My wife has a 642, which is the stainless version. She doesn't find it fun to shoot, but does shoot it well enough to use it as a carry gun.

I hope that your wife has already used one of these, because if she hasn't, she might find it uncomfortable to shoot...


----------



## nailer (Apr 26, 2009)

I have a 442. The purpose of a 442 is easy carry. It is called an airweight for a reason, that is, very light-- easy to carry. Being so light, the gun is rough on some people. It's like a catch 22(for old guys), easy carry/tough shooting, cumbersome carry/ nice to shoot.


----------



## BigdogBro1 (Jan 4, 2009)

Thanks for the input!


----------



## wjh2657 (Jun 18, 2008)

I have a 642 I EDC and a 637 for backup when firing the 642 on range or working on it. 2 tips from my experience with the Airweight J Frames:

1.Get rid of those "sissy grips" (Boot grips) and buy handfilling grips (UM Combat or Pachmayr COMPACs that cover the backstrap.) It doesn't compromise concealment that much and makes a huge difference in perceived recoil.
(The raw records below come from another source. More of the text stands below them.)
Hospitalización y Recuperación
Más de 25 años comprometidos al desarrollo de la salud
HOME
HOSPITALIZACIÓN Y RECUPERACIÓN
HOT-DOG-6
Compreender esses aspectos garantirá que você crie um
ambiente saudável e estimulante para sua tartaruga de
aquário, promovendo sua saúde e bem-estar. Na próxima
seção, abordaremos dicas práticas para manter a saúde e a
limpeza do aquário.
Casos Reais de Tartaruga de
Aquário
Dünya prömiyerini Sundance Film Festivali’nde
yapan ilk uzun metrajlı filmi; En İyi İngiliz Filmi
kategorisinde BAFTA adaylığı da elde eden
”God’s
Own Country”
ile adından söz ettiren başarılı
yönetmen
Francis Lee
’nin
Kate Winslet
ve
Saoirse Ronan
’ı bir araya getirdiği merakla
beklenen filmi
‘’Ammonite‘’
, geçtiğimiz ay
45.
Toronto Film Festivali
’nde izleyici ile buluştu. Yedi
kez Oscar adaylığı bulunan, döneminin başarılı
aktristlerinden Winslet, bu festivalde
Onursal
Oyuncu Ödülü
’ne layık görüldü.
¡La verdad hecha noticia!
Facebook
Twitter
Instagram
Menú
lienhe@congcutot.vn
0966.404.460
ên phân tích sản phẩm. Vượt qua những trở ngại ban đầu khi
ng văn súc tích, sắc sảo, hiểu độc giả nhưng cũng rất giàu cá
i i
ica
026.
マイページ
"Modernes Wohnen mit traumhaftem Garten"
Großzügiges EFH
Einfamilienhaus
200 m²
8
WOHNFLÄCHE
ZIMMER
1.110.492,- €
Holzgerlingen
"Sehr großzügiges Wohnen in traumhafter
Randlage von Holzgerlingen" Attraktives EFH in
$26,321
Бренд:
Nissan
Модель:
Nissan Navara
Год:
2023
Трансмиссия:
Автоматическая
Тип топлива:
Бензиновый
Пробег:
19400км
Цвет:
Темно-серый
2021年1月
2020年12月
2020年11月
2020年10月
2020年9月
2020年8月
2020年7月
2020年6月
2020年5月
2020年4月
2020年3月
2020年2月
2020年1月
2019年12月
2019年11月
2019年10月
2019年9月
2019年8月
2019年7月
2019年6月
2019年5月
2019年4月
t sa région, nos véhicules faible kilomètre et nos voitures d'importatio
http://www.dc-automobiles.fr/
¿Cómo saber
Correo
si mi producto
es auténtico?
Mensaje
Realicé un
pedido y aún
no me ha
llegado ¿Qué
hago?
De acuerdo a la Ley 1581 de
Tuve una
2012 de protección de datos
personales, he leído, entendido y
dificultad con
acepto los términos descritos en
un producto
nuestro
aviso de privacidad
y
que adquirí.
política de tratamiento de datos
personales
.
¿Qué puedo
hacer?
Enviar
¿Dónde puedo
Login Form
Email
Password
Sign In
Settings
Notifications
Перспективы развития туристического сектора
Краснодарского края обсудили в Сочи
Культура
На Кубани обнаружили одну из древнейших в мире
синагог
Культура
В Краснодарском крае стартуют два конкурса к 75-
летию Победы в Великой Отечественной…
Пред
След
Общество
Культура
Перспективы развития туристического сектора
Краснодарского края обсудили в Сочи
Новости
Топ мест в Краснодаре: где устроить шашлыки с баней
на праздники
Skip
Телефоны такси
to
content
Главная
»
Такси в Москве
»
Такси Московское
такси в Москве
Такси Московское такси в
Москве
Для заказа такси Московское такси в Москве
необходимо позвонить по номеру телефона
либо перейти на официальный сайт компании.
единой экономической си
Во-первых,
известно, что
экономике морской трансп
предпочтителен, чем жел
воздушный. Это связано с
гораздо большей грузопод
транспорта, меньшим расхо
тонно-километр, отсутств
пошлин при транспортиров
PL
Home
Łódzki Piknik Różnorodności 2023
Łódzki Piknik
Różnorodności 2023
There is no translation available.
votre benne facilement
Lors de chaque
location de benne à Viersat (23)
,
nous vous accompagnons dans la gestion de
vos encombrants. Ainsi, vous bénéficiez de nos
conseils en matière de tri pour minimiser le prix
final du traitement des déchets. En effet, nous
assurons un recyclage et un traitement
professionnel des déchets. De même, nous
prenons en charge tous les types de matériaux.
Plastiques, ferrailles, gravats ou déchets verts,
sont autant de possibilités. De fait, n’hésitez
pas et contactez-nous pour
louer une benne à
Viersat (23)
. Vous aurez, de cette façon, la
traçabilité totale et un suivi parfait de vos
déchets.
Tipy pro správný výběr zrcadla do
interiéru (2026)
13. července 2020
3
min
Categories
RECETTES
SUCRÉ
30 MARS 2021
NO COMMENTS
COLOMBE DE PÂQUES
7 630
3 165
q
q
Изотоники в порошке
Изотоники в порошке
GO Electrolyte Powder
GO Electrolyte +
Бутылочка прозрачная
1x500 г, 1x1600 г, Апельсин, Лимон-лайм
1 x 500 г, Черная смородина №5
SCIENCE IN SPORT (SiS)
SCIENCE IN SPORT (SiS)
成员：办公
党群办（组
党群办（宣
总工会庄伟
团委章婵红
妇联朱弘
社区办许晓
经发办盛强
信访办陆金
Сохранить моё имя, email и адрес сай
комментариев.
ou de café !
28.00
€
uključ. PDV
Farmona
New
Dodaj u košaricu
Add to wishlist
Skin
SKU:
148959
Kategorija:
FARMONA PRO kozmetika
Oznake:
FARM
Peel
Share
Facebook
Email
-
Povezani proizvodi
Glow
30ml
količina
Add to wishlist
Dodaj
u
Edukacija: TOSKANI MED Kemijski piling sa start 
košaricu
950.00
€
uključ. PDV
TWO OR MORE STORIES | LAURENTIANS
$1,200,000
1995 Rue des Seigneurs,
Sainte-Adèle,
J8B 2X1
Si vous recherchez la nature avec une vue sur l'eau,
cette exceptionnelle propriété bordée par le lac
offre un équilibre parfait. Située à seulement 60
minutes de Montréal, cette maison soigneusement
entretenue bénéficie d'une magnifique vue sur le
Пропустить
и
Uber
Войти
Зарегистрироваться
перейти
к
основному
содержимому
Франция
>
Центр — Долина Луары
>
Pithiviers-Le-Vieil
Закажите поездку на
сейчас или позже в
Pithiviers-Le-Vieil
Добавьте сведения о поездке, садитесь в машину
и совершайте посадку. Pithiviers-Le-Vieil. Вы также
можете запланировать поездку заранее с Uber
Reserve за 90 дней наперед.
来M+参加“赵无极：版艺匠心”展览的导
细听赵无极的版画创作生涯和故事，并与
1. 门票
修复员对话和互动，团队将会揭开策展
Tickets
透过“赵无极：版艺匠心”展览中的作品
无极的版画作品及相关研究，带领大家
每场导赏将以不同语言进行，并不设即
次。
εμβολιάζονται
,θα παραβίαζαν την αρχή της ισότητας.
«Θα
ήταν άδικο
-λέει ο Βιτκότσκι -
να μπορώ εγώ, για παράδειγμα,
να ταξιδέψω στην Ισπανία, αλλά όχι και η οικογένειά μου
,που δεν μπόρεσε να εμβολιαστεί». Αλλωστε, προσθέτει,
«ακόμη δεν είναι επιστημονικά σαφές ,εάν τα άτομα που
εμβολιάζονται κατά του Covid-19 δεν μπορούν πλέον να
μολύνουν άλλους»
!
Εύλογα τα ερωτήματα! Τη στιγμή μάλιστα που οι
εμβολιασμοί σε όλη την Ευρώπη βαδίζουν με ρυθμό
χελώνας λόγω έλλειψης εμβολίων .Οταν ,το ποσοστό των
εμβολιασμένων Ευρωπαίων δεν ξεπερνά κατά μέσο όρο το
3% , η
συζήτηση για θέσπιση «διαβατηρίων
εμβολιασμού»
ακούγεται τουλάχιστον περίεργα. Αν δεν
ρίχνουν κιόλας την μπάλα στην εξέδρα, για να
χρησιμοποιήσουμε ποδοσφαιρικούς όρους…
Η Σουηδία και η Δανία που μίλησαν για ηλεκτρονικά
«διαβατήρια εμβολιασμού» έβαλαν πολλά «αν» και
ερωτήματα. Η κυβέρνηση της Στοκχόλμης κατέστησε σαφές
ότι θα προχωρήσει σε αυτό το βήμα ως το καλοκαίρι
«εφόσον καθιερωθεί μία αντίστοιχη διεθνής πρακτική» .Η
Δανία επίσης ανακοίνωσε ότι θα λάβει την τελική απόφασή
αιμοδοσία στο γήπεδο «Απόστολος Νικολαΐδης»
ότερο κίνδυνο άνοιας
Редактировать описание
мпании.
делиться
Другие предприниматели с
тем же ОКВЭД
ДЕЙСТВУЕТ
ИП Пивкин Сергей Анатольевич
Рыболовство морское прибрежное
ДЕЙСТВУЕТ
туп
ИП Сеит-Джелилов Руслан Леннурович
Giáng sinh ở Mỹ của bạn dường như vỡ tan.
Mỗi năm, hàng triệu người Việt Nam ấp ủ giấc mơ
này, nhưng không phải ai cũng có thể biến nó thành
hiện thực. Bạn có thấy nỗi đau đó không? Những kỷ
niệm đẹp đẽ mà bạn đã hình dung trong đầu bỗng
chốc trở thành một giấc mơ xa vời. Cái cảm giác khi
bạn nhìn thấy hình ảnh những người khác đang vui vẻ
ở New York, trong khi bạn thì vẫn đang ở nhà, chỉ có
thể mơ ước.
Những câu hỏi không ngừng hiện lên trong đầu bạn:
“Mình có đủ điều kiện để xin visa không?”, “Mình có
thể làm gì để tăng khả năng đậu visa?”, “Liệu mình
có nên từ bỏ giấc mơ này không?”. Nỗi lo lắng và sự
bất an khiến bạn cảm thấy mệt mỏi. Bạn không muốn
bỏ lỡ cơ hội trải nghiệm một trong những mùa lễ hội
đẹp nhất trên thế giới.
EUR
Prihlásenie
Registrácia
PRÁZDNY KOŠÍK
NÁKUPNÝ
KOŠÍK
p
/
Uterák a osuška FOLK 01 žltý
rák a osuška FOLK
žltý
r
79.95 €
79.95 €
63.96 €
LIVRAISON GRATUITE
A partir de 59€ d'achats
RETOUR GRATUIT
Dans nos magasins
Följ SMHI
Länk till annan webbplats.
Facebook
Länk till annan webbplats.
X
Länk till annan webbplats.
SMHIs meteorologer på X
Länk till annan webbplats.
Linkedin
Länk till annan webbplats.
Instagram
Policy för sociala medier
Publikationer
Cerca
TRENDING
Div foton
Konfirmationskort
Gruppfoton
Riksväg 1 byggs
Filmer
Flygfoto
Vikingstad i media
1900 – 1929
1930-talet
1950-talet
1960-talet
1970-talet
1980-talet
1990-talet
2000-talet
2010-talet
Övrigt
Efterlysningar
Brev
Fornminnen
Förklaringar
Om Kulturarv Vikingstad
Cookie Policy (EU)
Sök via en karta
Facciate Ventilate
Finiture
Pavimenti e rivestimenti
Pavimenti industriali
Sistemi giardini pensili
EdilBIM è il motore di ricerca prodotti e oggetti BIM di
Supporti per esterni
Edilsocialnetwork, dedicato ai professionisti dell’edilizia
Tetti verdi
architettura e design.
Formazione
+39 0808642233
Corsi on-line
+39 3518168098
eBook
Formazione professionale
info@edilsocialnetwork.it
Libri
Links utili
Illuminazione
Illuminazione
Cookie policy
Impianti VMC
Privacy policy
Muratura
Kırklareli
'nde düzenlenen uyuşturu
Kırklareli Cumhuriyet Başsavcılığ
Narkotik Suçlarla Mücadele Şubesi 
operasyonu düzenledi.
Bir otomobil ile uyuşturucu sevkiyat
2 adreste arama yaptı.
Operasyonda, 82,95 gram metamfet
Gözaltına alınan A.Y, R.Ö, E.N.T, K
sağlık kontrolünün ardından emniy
2. Use standard pressure .38 Spcl ammo. For what velocity you gain you take tremendous loss of controllabiltiy in multiple shots. I don't subscribe to the "adrenalin is going to take care of everything" school. If the gun is jumping around from recoil, you are going to have a hard time getting back on target.


With handfilling grips and .38 Spcl SP ammo I find the guns easy to control and recoil painless.The .38 Special is an effective ManStopper with multiple hits, especially at <25 feet , which is normal combat range for a snubby. 

If you want Magnum performance, pack an L Frame or a big Ruger, they are made for the caliber.


----------



## BigdogBro1 (Jan 4, 2009)

WJ,

The grip is something I figured she would need to research, but it's good to get some input on that!

She feels that the light weight for long term carry will offset any short term recoil issues.

Thanks!


----------